The function sum_of_divisors(N) to determine the sum of the proper divisors of a number N has been used before, more recently in project Euler problem number 21.

Once we have sum_of_divisors/1, the function is_abundant(N) which determines whether a given number N is an abundant number is trivial to write.

This, in turn, allows us to write all_abundant_numbers_up_to(Max) which computes the list of all abundant numbers up to and including Max in order of increasing value. We use this function to compute all abundant number up to 28123.

The next step is to write function all_pairs_of_abundant_numbers_up_to(Max) which computes a list of which contains all numbers N which satisfy the following two conditions:

1. N = N1 + N2 where N1 and N2 are both amicable numbers.
2. N <= Max.

The next step is to write a function all_non_pairs_up_to(Max) which generates a list of numbers up to and including Max which are not a sum of two amicable numbers. We do this by sorting the list we generated in the previous step and finding all "holes" in the list. Note that we have to deal with the fact that the sorted list contains dupplicates.
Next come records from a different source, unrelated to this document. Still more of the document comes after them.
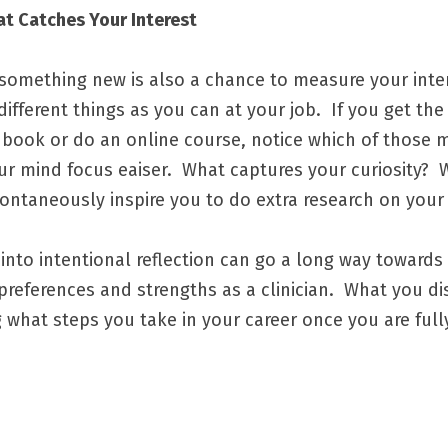
at Catches Your Interest
omething new is also a chance to measure your interest
fferent things as you can at your job.  If you get the
a book or do an online course, notice which of those m
our mind focus eaiser.  What captures your curiosity?  W
ntaneously inspire you to do extra research on your 
into intentional reflection can go a long way towards 
references and strengths as a clinician.  What you di
 what steps you take in your career once you are fully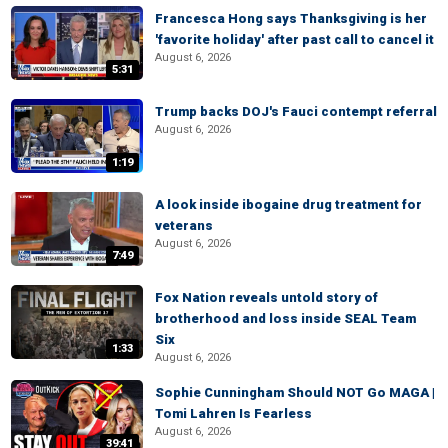
Francesca Hong says Thanksgiving is her
'favorite holiday' after past call to cancel it
August 6, 2026
5:31
Trump backs DOJ's Fauci contempt referral
August 6, 2026
1:19
A look inside ibogaine drug treatment for
veterans
August 6, 2026
7:49
Fox Nation reveals untold story of
brotherhood and loss inside SEAL Team
Six
1:33
August 6, 2026
Sophie Cunningham Should NOT Go MAGA |
Tomi Lahren Is Fearless
August 6, 2026
39:41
Putting it all together we end up with the following Erlang program. Note that we make extensive use of list comprehensions.

The run time of this implementation (on my MacBook Pro) is 41 seconds which is only barely within the allowed one minute. That, along with the rather complex structure of the program, makes me think there is a short-cut which I missed. After punching in my correct solution I browsed the message board for problem 23. It turns out there is a much faster way to find the sum of factors which only loops to sqrt(N) instead of N/2.

%% Project Euler, problem 23
%% 
%% Find the sum of all the positive integers which cannot be written as the sum of two abundant numbers.

-module(euler23).
-author('Cayle Spandon').

-export([solve/0]).

sum_of_divisors(N) -> 
    sum_of_divisors(N, 1, N div 2, 0).

sum_of_divisors(N, Try, MaxTry, Sum) ->
    if 
        Try > MaxTry ->
            Sum;
        N rem Try == 0 ->
            sum_of_divisors(N, Try + 1, MaxTry, Sum + Try);
        true ->
            sum_of_divisors(N, Try + 1, MaxTry, Sum)
    end.

is_abundant(N) ->
    sum_of_divisors(N) > N.

all_abundant_numbers_up_to(Max) ->
    [ N || N <- lists:seq(1, Max), is_abundant(N) ].

all_pairs_of_abundant_numbers_up_to(Max) ->
    AbundantNumbers = all_abundant_numbers_up_to(Max),
    [ N1 + N2 || N1 <- AbundantNumbers, N2 <- AbundantNumbers, N1 + N2 =< Max ].

all_non_pairs_up_to(Max) ->
    Pairs = all_pairs_of_abundant_numbers_up_to(Max),
    SortedPairs = lists:sort(Pairs),
    holes_in_list([ 0 | SortedPairs]).

holes_in_list([H1, H2 | Tail]) when H2 > H1 + 1 ->
    lists:seq(H1 + 1, H2 - 1) ++ holes_in_list([H2 | Tail]);
holes_in_list([_H1, H2 | Tail]) ->
    holes_in_list([H2 | Tail]);
holes_in_list(_List) ->
    [].

solve() -> 
    lists:sum(all_non_pairs_up_to(28123)).